Si tratterebbe di un crittogramma, ossia di una scrittura cifrata sul quale sono state fatte numerose ipotesi e al quale è stato dedicato anche un numero speciale nel 1995 del fumetto Martin Mystere di Alfredo Castelli.
Potrebbe contenere le indicazioni per ritrovare una sacra reliquia o un tesoro, come sostengono alcuni, o si tratta più banalmente di un gioco, un enigma per scopi ludici e poi riutilizzato per ricoprire l'altare, come sostengono altri?
L'alfabeto è latino, mancano del tutto le lettere Z e U (quest'ultima probabilmente assimilata con la V) e tutte le N si presentano rovesciate.
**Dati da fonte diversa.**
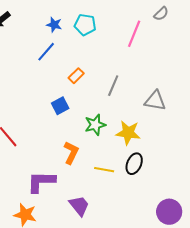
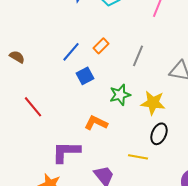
blue line: (46, 52) -> (71, 52), moved
orange L-shape: (71, 153) -> (96, 123), turned -90
yellow line: (104, 170) -> (138, 157), moved

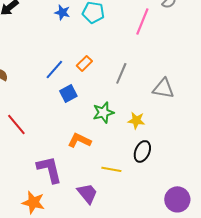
yellow star: (153, 103) -> (136, 120), size x0.7
purple L-shape: (66, 152) -> (49, 169), turned 76
yellow line: (138, 157) -> (111, 169), moved

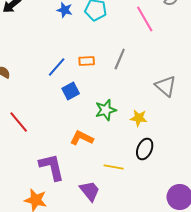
pink line: (142, 21) -> (145, 19), turned -52
orange rectangle: (84, 63) -> (87, 61), turned 42
gray line: (121, 73) -> (120, 59), moved
gray triangle: (163, 88) -> (166, 86), turned 30

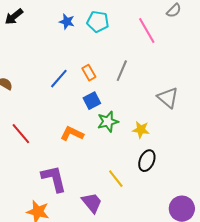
orange rectangle: (87, 61) -> (89, 73), turned 63
blue square: (71, 91) -> (92, 101), moved
orange L-shape: (82, 138) -> (72, 134), moved
yellow line: (114, 167) -> (116, 179), turned 42

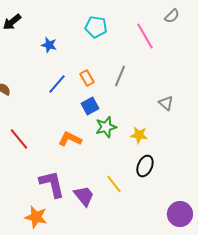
blue star: (67, 22) -> (49, 45), moved
gray triangle: (168, 98) -> (166, 103), size x0.7
purple trapezoid: (92, 203) -> (84, 196), moved

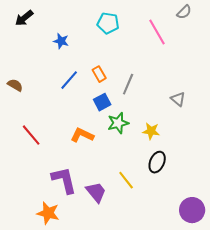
gray line: (120, 76) -> (128, 84), moved

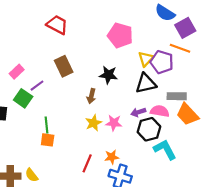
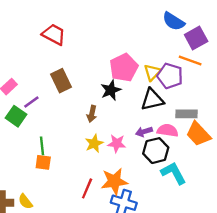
pink pentagon: (120, 35) -> (124, 68), moved, turned 30
black star: (108, 75) -> (111, 90), turned -30
orange star: (112, 157) -> (114, 181), size x1.6

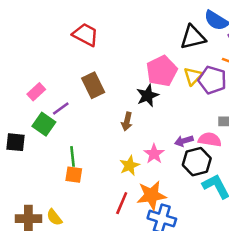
black triangle: (152, 100) -> (193, 37), moved
yellow star: (94, 143) -> (129, 165), moved
pink star: (117, 143) -> (154, 154), turned 30

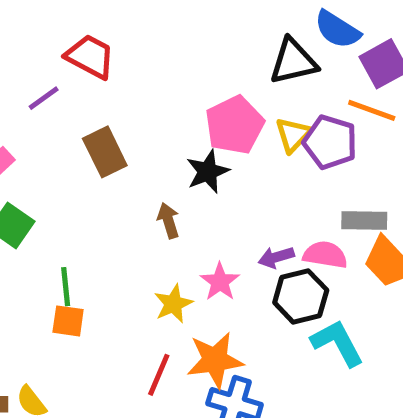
purple line: (61, 109) -> (44, 98), moved
brown arrow: (127, 121) -> (168, 221), turned 150

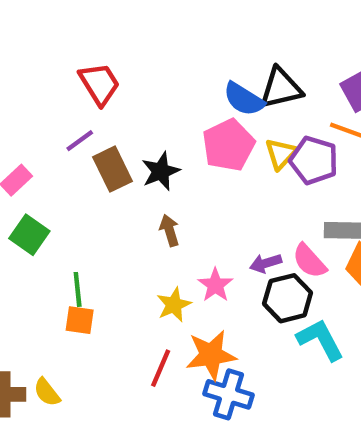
blue semicircle: (337, 30) -> (244, 99), moved
red trapezoid: (90, 56) -> (99, 84), turned 30
purple line: (44, 98) -> (80, 141), moved
black star: (208, 172) -> (161, 171), moved
pink semicircle: (325, 255) -> (309, 261), turned -141

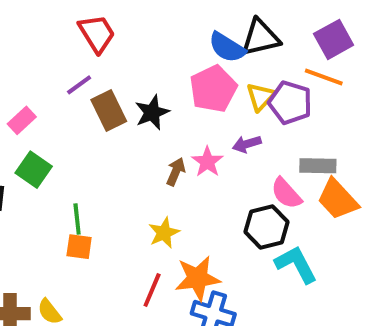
brown arrow: (169, 230) -> (176, 172), moved, turned 40
purple arrow: (266, 263) -> (247, 144), moved
pink star: (215, 285) -> (207, 162), moved

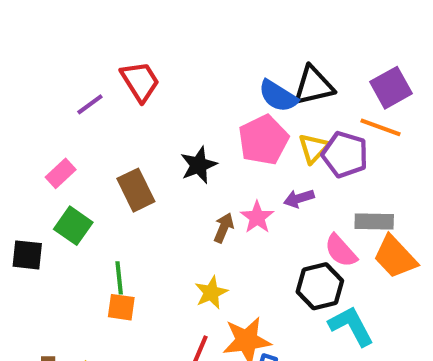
purple line: (79, 85) -> (90, 104), moved
brown rectangle: (109, 110) -> (136, 190), moved

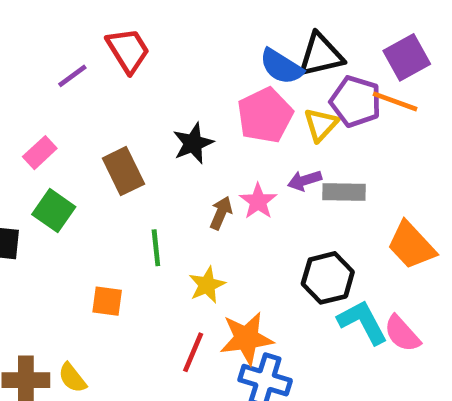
purple pentagon: (345, 155) -> (356, 101), moved
gray rectangle: (374, 221) -> (344, 192), moved
pink semicircle: (341, 251) -> (402, 334), moved
green line: (119, 278) -> (156, 248), moved

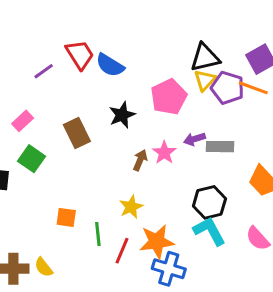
blue semicircle: (281, 67) -> (110, 65), moved
yellow triangle: (321, 125) -> (205, 80), moved
green line: (156, 248) -> (98, 234), moved
cyan L-shape: (363, 322) -> (209, 231), moved

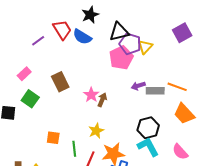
black triangle: (205, 58) -> (119, 32), moved
purple pentagon: (228, 88) -> (130, 44), moved
orange line: (253, 88) -> (177, 87), moved
black star: (122, 115) -> (90, 15), moved
pink star: (164, 153) -> (91, 95), moved

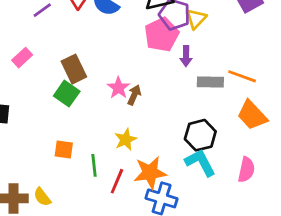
purple arrow: (138, 86) -> (186, 56), moved, turned -72
green square: (30, 99) -> (67, 94), moved
pink semicircle: (180, 152) -> (246, 170), turned -126

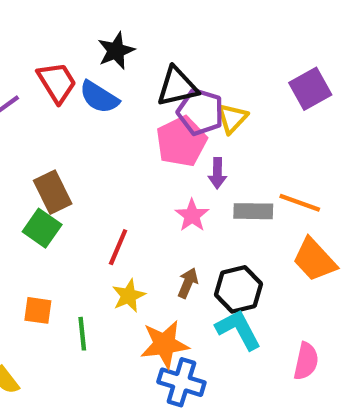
pink star: (118, 88) -> (192, 215), moved
brown arrow: (134, 95) -> (188, 283), moved
pink semicircle: (246, 170) -> (306, 361), moved
red line: (117, 181) -> (118, 247), moved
Bisogna precisare che anche lungo il perimetro esterno della chiesa, scorrendo le pietre delle mura, si notano alcuni bassorilievi e altre incisioni, molte delle quali presentano proprio ancora la N inversa.
L'ultima riga riporta solo 22 caratteri, ma nello spazio restante che inizialmente doveva essere stato vuoto è presente un'iscrizione in chiaro che riporta il nome dell'incisore, del committente e la data: "Magnificus Dominici Marinelli preditti altari FF. MDCLXXXIV" (Il Magnifico fece fare l'altare del predetto Domenico Marinelli 1684). Si capisce che l'iscrizione è stata apposta in seguito perché la grafia è diversa e nella fattispecie più grossolana e inoltre le N sono scritte normalmente.
Una caratteristica peculiare è che, soprattutto nella parte inferiore, molte delle lettere sono intervallate da piccoli punti, o serie di punti, tracciati quasi impercettibilmente alla base delle lettere. È stato ipotizzato perciò che il vero crittogramma da decifrare possa essere proprio quello presente nella fascia inferiore (in particolare le parole evidenziate dai puntini) e che il resto sia in realtà un testo casuale messo per sviare l'attenzione.
Nel mese di settembre del 2003, un articolo a firma dello storico e studioso Vincenzo dell'Aere rivelava di aver decifrato, insieme ad un altro ricercatore, Pierfrancesco Rescio, il crittogramma fornendo la seguente soluzione:
ARCA TESTA TECTA
A CRIPTA IN MIRA
ET GRADALE A SACEL(LO)
IN GALVA(NI) SEPULCR(O)
che può essere tradotto più o meno come: la cassa e il vaso nascosti nella cripta di Myra e il calice (proveniente) dal sacello di Galvano (Galgano) sono qui sepolti.
Se questa ipotesi fosse vera nell’edificio più sacro di Bari riecheggerebbe ancora una volta l’eco di Re Artù e del Santo Graal aprendo, di fatto, la strada a nuove e interessanti congetture.